“No—wait a moment,” she said. “It’s very simple, after all, what I have to tell you. I don’t love my husband, and he doesn’t love me, and it has become torture to live together. I have left him with his knowledge and consent, and he understands that I will get a divorce.”
Mr. Wentworth appeared to be pondering—perhaps not wholly on the legal aspects of the case thus naively presented. Whatever may have been his private comments, they were hidden. He pronounced tentatively, and a little absently, the word “desertion.”
“If the case could possibly be construed as desertion on your husband’s part, you could probably get a divorce in three years in Massachusetts.”
“Three years!” cried Honora, appalled. “I could never wait three years!”
She did not remark the young lawyer’s smile, which revealed a greater knowledge of the world than one would have suspected. He said nothing, however.
“Three years!” she repeated. “Why, it can’t be, Mr. Wentworth. There are the Waterfords—she was Mrs. Boutwell, you remember. And—and Mrs. Rindge—it was scarcely a year before—”
He had the grace to nod gravely, and to pretend not to notice the confusion in which she halted. Lawyers, even young ones with white teeth and clear eyes, are apt to be a little cynical. He had doubtless seen from the beginning that there was a man in the background. It was not his business to comment or to preach.
“Some of the western states grant divorces on—on much easier terms,” he said politely. “If you care to wait, I will go into our library and look up the laws of those states.”
“I wish you would,” answered Honora. “I don’t think I could bear to spend three years in such—in such an anomalous condition. And at any rate I should much rather go West, out of sight, and have it all as quickly over with as possible.”
He bowed, and departed on his quest. And Honora waited, at moments growing hot at the recollection of her conversation with him. Why—she asked herself should the law make it so difficult, and subject her to such humiliation in a course which she felt to be right and natural and noble? Finally, her thoughts becoming too painful, she got up and looked out of the window. And far below her, through the mist, she beheld the burying-ground of Boston’s illustrious dead which her cabman had pointed out to her as he passed. She did not hear the door open as Mr. Wentworth returned, and she started at the sound of his voice.

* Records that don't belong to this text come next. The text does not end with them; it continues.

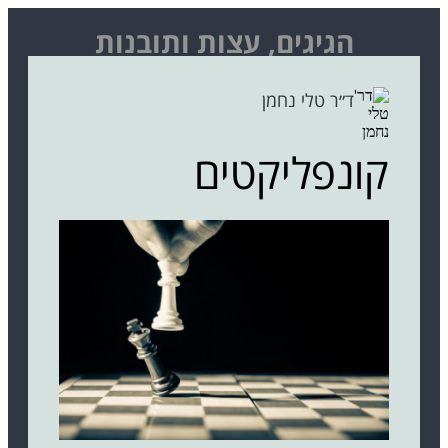
הגיגים, עצות ותובנות
ד״ר טלי נחמן
קונפליקטים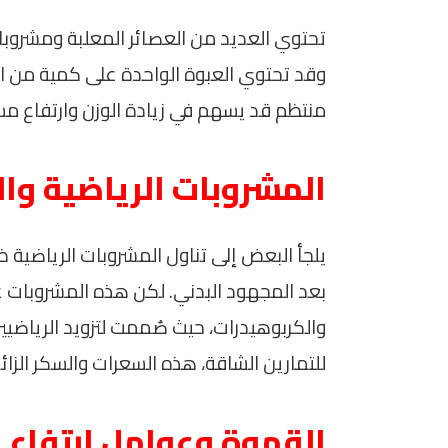
تحتوي العديد من العصائر المعلبة ومشروب
وقد تحتوي العبوة الواحدة على كمية من ال
منتظم قد يسهم في زيادة الوزن وارتفاع م
المشروبات الرياضية وال
يلجأ البعض إلى تناول المشروبات الرياضية ظ
بعد المجهود البدني. لكن هذه المشروبات غ
والكربوهيدرات، حيث صُممت لتزويد الرياضيي
للتمارين الشاقة، هذه السعرات والسكر الزائ
القهوة وعوامل ارتفاع 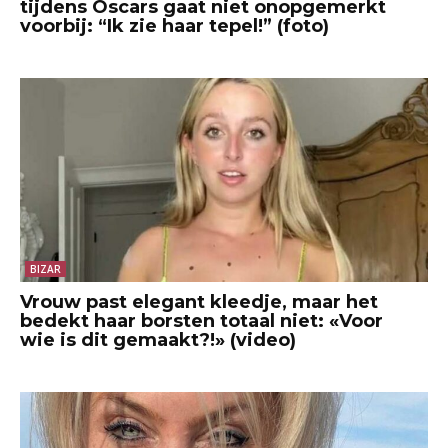
tijdens Oscars gaat niet onopgemerkt
voorbij: “Ik zie haar tepel!” (foto)
BIZAR
Vrouw past elegant kleedje, maar het
bedekt haar borsten totaal niet: «Voor
wie is dit gemaakt?!» (video)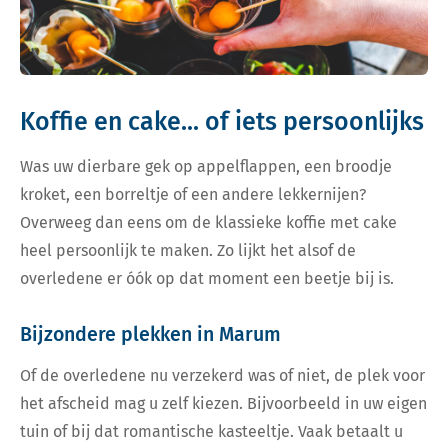
Koffie en cake... of iets persoonlijks
Was uw dierbare gek op appelflappen, een broodje
kroket, een borreltje of een andere lekkernijen?
Overweeg dan eens om de klassieke koffie met cake
heel persoonlijk te maken. Zo lijkt het alsof de
overledene er óók op dat moment een beetje bij is.
Bijzondere plekken in Marum
Of de overledene nu verzekerd was of niet, de plek voor
het afscheid mag u zelf kiezen. Bijvoorbeeld in uw eigen
tuin of bij dat romantische kasteeltje. Vaak betaalt u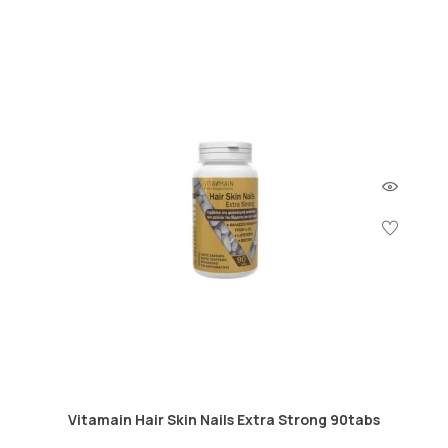
Vitamain Hair Skin Nails Extra Strong 90tabs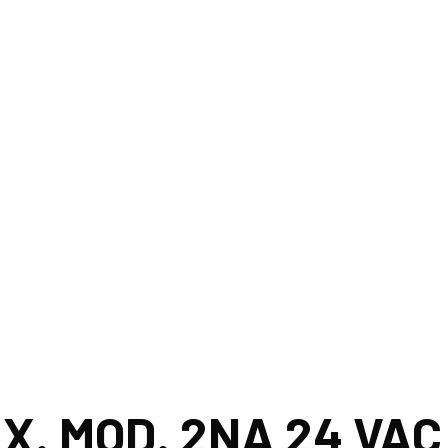
UX. MOD. 2NA 24 V
X. MOD. 2NA 24 VAC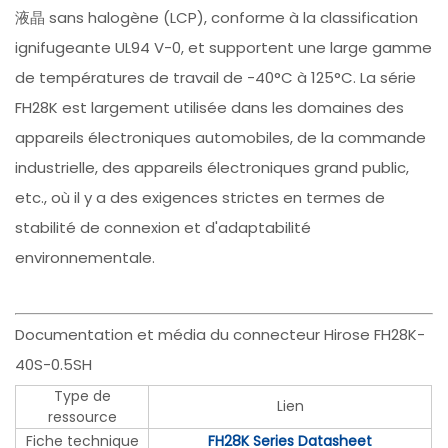
液晶 sans halogène (LCP), conforme à la classification
ignifugeante UL94 V-0, et supportent une large gamme
de températures de travail de -40°C à 125°C. La série
FH28K est largement utilisée dans les domaines des
appareils électroniques automobiles, de la commande
industrielle, des appareils électroniques grand public,
etc., où il y a des exigences strictes en termes de
stabilité de connexion et d'adaptabilité
environnementale.
Documentation et média du connecteur Hirose FH28K-
40S-0.5SH
Type de
Lien
ressource
Fiche technique
FH28K Series Datasheet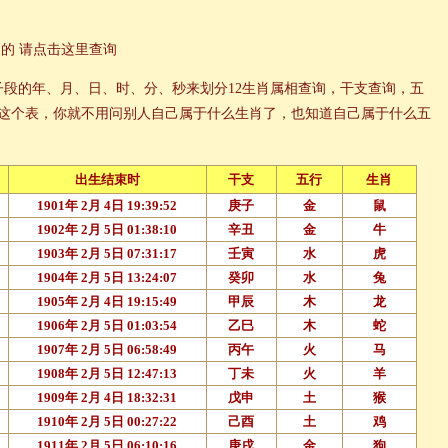
换的
请点击这里查询
子段的年、月、日、时、分、秒来划分12生肖属相查询，干支查询，五
这个表，你就不用问别人自己属于什么生肖了，也知道自己属于什么五
出生结束时
干支
五行
生肖
1901年 2月 4日 19:39:52
庚子
金
鼠
1902年 2月 5日 01:38:10
辛丑
金
牛
1903年 2月 5日 07:31:17
壬寅
水
虎
1904年 2月 5日 13:24:07
癸卯
水
兔
1905年 2月 4日 19:15:49
甲辰
木
龙
1906年 2月 5日 01:03:54
乙巳
木
蛇
1907年 2月 5日 06:58:49
丙午
火
马
1908年 2月 5日 12:47:13
丁未
火
羊
1909年 2月 4日 18:32:31
戊申
土
猴
1910年 2月 5日 00:27:22
己酉
土
鸡
1911年 2月 5日 06:10:16
庚戌
金
狗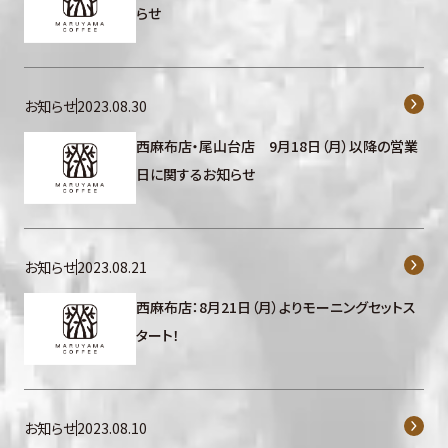
らせ
お知らせ
2023.08.30
西麻布店・尾山台店 9月18日（月）以降の営業
日に関するお知らせ
お知らせ
2023.08.21
西麻布店：8月21日（月）よりモーニングセットス
タート！
お知らせ
2023.08.10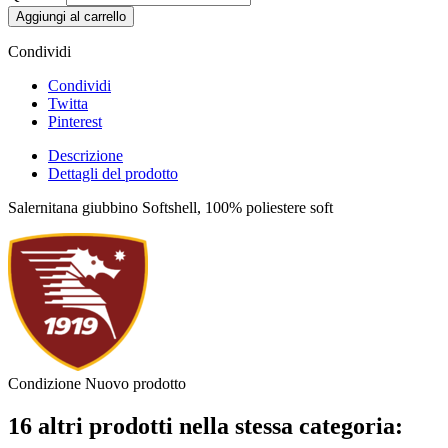
Aggiungi al carrello
Condividi
Condividi
Twitta
Pinterest
Descrizione
Dettagli del prodotto
Salernitana giubbino Softshell, 100% poliestere soft
Condizione
Nuovo prodotto
16 altri prodotti nella stessa categoria: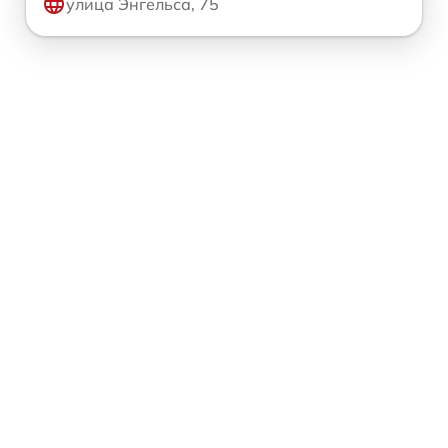
улица Энгельса, 75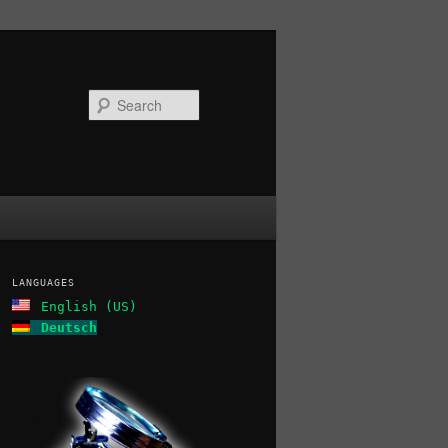
Search
LANGUAGES
English (US)
Deutsch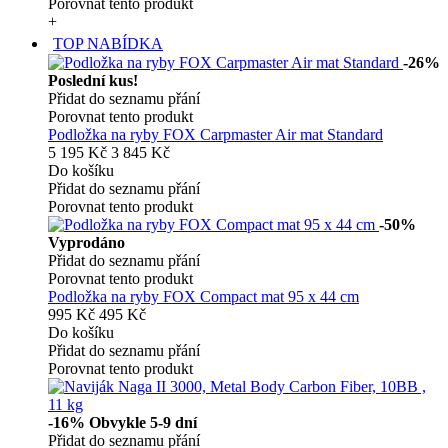
Porovnat tento produkt
+
TOP NABÍDKA
-26%
Poslední kus!
Přidat do seznamu přání
Porovnat tento produkt
Podložka na ryby FOX Carpmaster Air mat Standard
5 195 Kč
3 845 Kč
Do košíku
Přidat do seznamu přání
Porovnat tento produkt
-50%
Vyprodáno
Přidat do seznamu přání
Porovnat tento produkt
Podložka na ryby FOX Compact mat 95 x 44 cm
995 Kč
495 Kč
Do košíku
Přidat do seznamu přání
Porovnat tento produkt
-16%
Obvykle 5-9 dní
Přidat do seznamu přání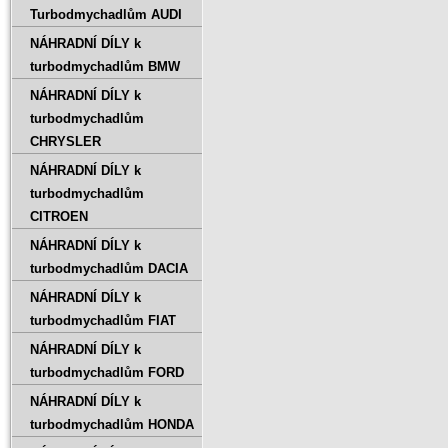
Turbodmychadlům AUDI
NÁHRADNÍ DÍLY k
turbodmychadlům BMW
NÁHRADNÍ DÍLY k
turbodmychadlům
CHRYSLER
NÁHRADNÍ DÍLY k
turbodmychadlům
CITROEN
NÁHRADNÍ DÍLY k
turbodmychadlům DACIA
NÁHRADNÍ DÍLY k
turbodmychadlům FIAT
NÁHRADNÍ DÍLY k
turbodmychadlům FORD
NÁHRADNÍ DÍLY k
turbodmychadlům HONDA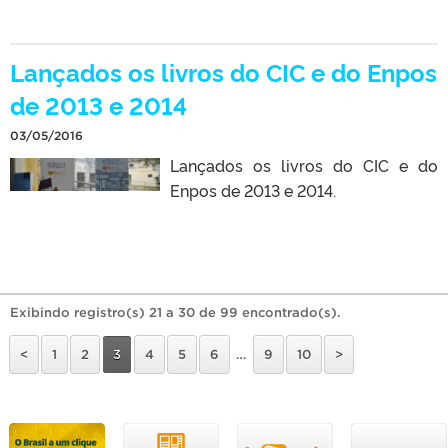
Lançados os livros do CIC e do Enpos
de 2013 e 2014
03/05/2016
Lançados os livros do CIC e do
Enpos de 2013 e 2014.
Exibindo registro(s) 21 a 30 de 99 encontrado(s).
<
1
2
3
4
5
6
…
9
10
>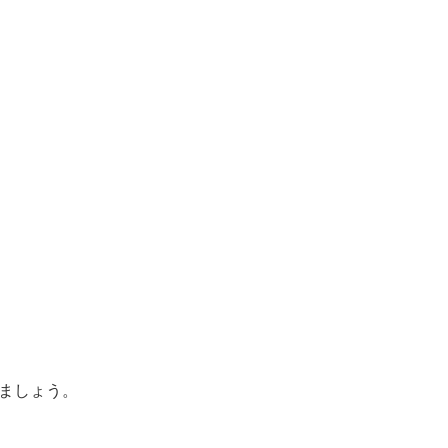
ましょう。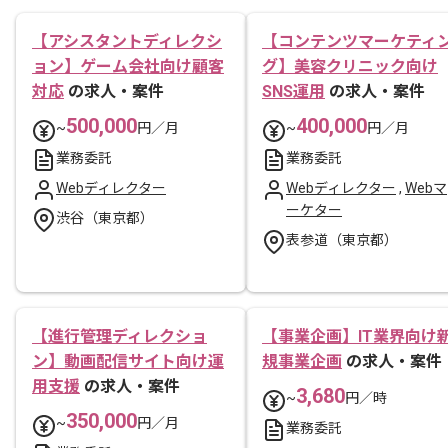
【アシスタントディレクシ
【コンテンツマーケティ
ョン】ゲーム会社向け顧客
グ】美容クリニック向け
対応
の求人・案件
SNS運用
の求人・案件
500,000
400,000
~
円／月
~
円／月
業務委託
業務委託
Webディレクター
Webディレクター
,
Webマ
ーケター
渋谷（東京都）
表参道（東京都）
【進行管理ディレクショ
【事業企画】IT業界向け
ン】動画配信サイト向け運
規事業企画
の求人・案件
用支援
の求人・案件
3,680
~
円／時
350,000
~
円／月
業務委託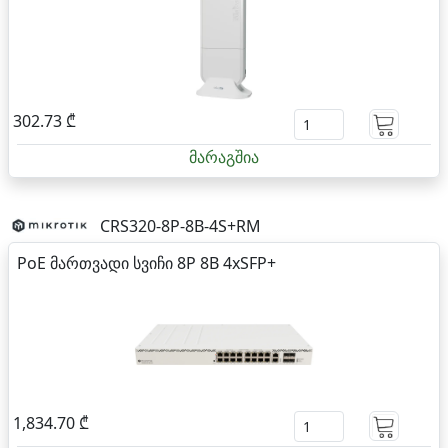
302.73 ₾
მარაგშია
CRS320-8P-8B-4S+RM
PoE მართვადი სვიჩი 8P 8B 4xSFP+
1,834.70 ₾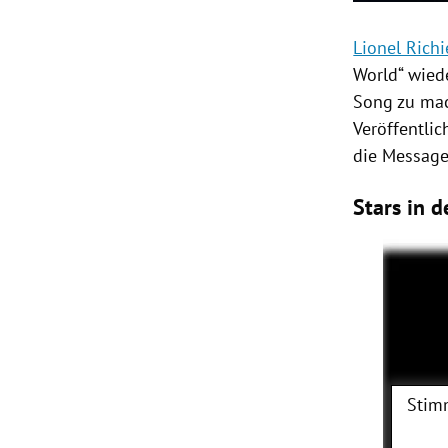
Lionel Richi
World“ wied
Song zu mac
Veröffentlic
die Message 
Stars in 
Stim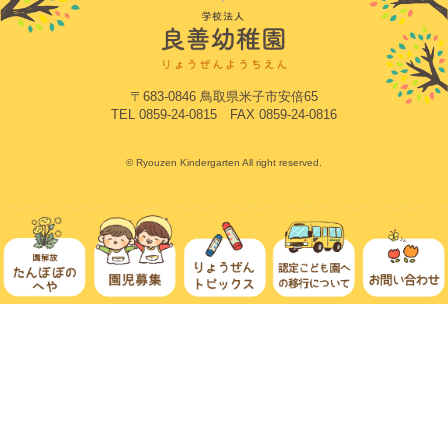
〒683-0846 鳥取県米子市安倍65
TEL 0859-24-0815 FAX 0859-24-0816
© Ryouzen Kindergarten All right reserved.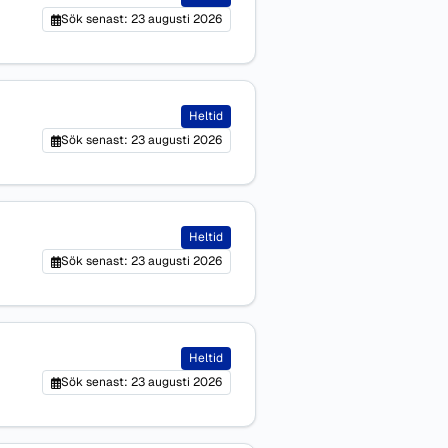
Sök senast: 23 augusti 2026
Heltid
Sök senast: 23 augusti 2026
Heltid
Sök senast: 23 augusti 2026
Heltid
Sök senast: 23 augusti 2026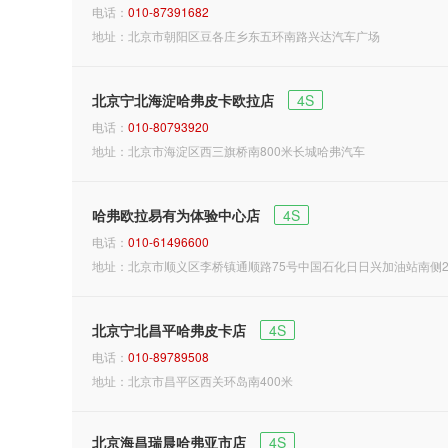
电话：
010-87391682
地址：北京市朝阳区豆各庄乡东五环南路兴达汽车广场
北京宁北海淀哈弗皮卡欧拉店
4S
电话：
010-80793920
地址：北京市海淀区西三旗桥南800米长城哈弗汽车
哈弗欧拉易有为体验中心店
4S
电话：
010-61496600
地址：北京市顺义区李桥镇通顺路75号中国石化日日兴加油站南侧2
北京宁北昌平哈弗皮卡店
4S
电话：
010-89789508
地址：北京市昌平区西关环岛南400米
北京海昌瑞晨哈弗亚市店
4S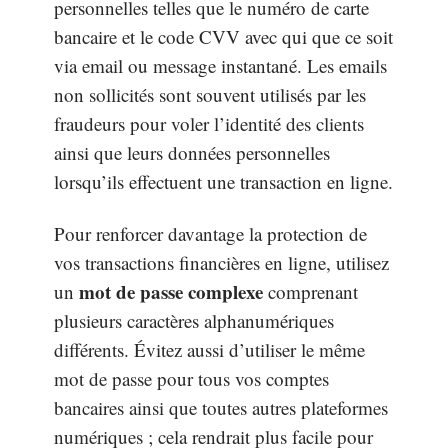
personnelles telles que le numéro de carte
bancaire et le code CVV avec qui que ce soit
via email ou message instantané. Les emails
non sollicités sont souvent utilisés par les
fraudeurs pour voler l’identité des clients
ainsi que leurs données personnelles
lorsqu’ils effectuent une transaction en ligne.
Pour renforcer davantage la protection de
vos transactions financières en ligne, utilisez
mot de passe complexe
un
comprenant
plusieurs caractères alphanumériques
différents. Évitez aussi d’utiliser le même
mot de passe pour tous vos comptes
bancaires ainsi que toutes autres plateformes
numériques ; cela rendrait plus facile pour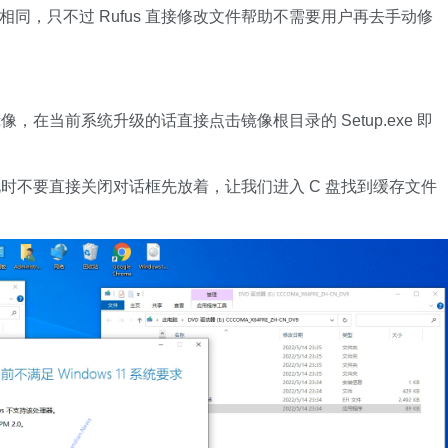
同，只不过 Rufus 直接修改文件帮助不需要用户再去手动修
当前系统升级的话直接点击镜像根目录的 Setup.exe 即
不要直接关闭对话框先放着，让我们进入 C 盘找到缓存文件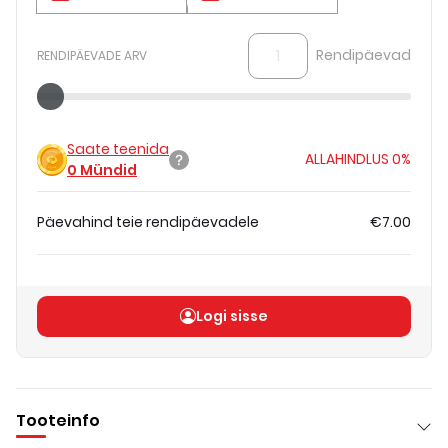
Rendipäevad
RENDIPÄEVADE ARV
Saate teenida
ALLAHINDLUS
0%
0
Mündid
Päevahind teie rendipäevadele
€7.00
Koguhind
(
ilma KM-ta
)
€7.00
Logi sisse
Tooteinfo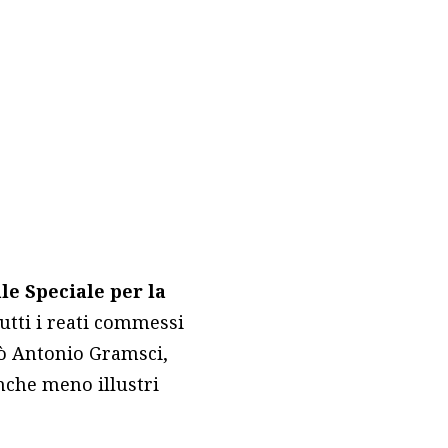
le Speciale per la
tutti i reati commessi
nò Antonio Gramsci,
anche meno illustri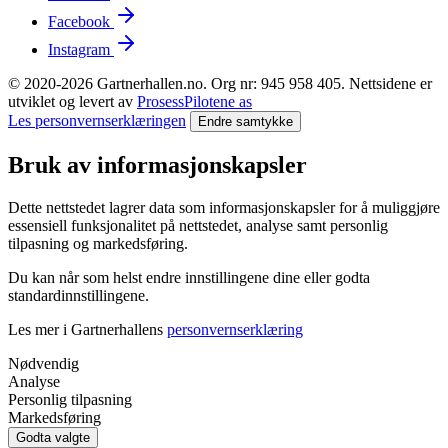
Facebook
Instagram
© 2020-2026 Gartnerhallen.no. Org nr: 945 958 405. Nettsidene er
utviklet og levert av
ProsessPilotene as
Les personvernserklæringen
Endre samtykke
Bruk av informasjonskapsler
Dette nettstedet lagrer data som informasjonskapsler for å muliggjøre
essensiell funksjonalitet på nettstedet, analyse samt personlig
tilpasning og markedsføring.
Du kan når som helst endre innstillingene dine eller godta
standardinnstillingene.
Les mer i Gartnerhallens
personvernserklæring
Nødvendig
Analyse
Personlig tilpasning
Markedsføring
Godta valgte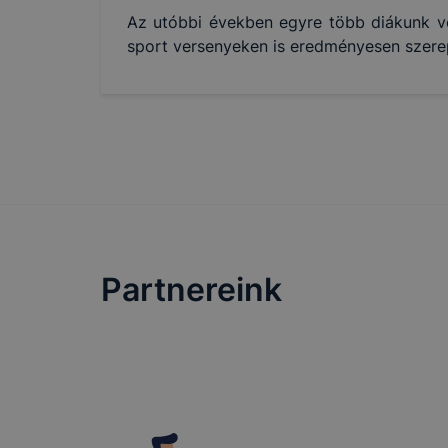
Az utóbbi években egyre több diákunk v
sport versenyeken is eredményesen szerep
Partnereink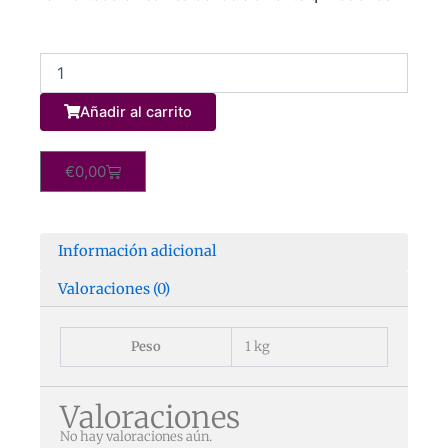
Infusión
frutas,
gominolas
Añadir al carrito
y
piruletas
100
Carrito
€
0,00
gramos
cantidad
Información adicional
Valoraciones (0)
Peso
1 kg
Valoraciones
No hay valoraciones aún.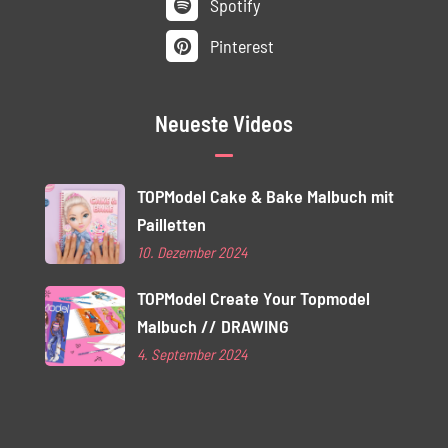
Spotify
Pinterest
Neueste Videos
TOPModel Cake & Bake Malbuch mit
Pailletten
10. Dezember 2024
TOPModel Create Your Topmodel
Malbuch // DRAWING
4. September 2024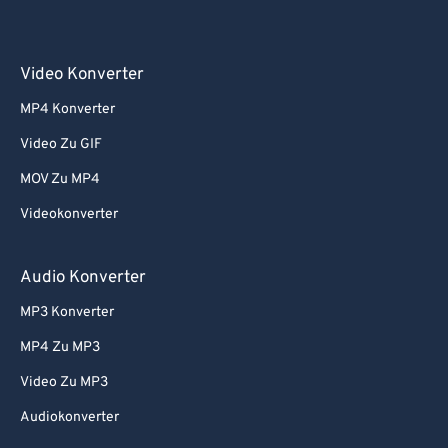
Video Konverter
MP4 Konverter
Video Zu GIF
MOV Zu MP4
Videokonverter
Audio Konverter
MP3 Konverter
MP4 Zu MP3
Video Zu MP3
Audiokonverter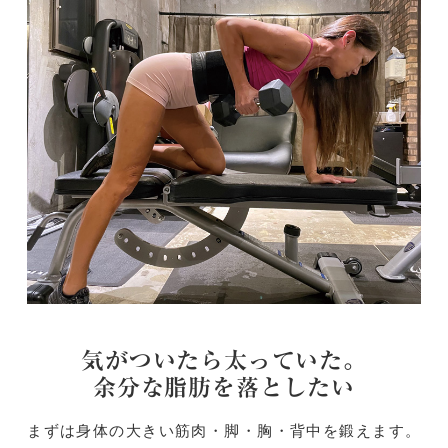
気がついたら太っていた。
余分な脂肪を落としたい
まずは身体の大きい筋肉・脚・胸・背中を鍛えます。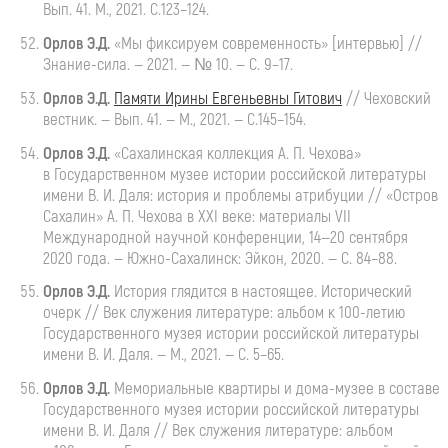
Вып. 41. М., 2021. С.123–124.
Орлов Э.Д.
«Мы фиксируем современность» [интервью] //
Знание-сила
. — 2021. — № 10. — С. 9–17.
Орлов
Э.Д.
Памяти
Ирины Евгеньевны Гитович
// Чеховский
вестник. — Вып. 41. — М., 2021. — С.145–154.
Орлов Э.Д.
«Сахалинская коллекция
А. П. Чехова
»
в Государственном музее истории российской литературы
имени
В. И. Даля
: история и проблемы атрибуции // «Остров
Сахалин»
А. П. Чехова
в XXI веке: материалы VII
Международной научной конференции,
14—20 сентября
2020 года. —
Южно-Сахалинск
: Эйкон, 2020. — С. 84–88.
Орлов
Э.Д.
История
глядится в настоящее. Исторический
очерк // Век служения литературе: альбом к
100-летию
Государственного музея истории российской литературы
имени
В. И. Даля
. — М., 2021. — С. 5–65.
Орлов
Э.Д.
Мемориальные
квартиры и
дома-музее
в составе
Государственного музея истории российской литературы
имени
В. И. Даля
// Век служения литературе: альбом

“I take it for granted that you are really serious in this matter, Mrs. Spence,” he said.
“Oh!” she exclaimed.
“And that you have thoroughly reflected,” he continued imperturbably. Evidently, in spite of the cold impartiality of the law, a New England conscience had assailed him in the library. “I cannot take er—the responsibility of advising you as to a course of action. You have asked me the laws of certain western states as to divorce I will read them.”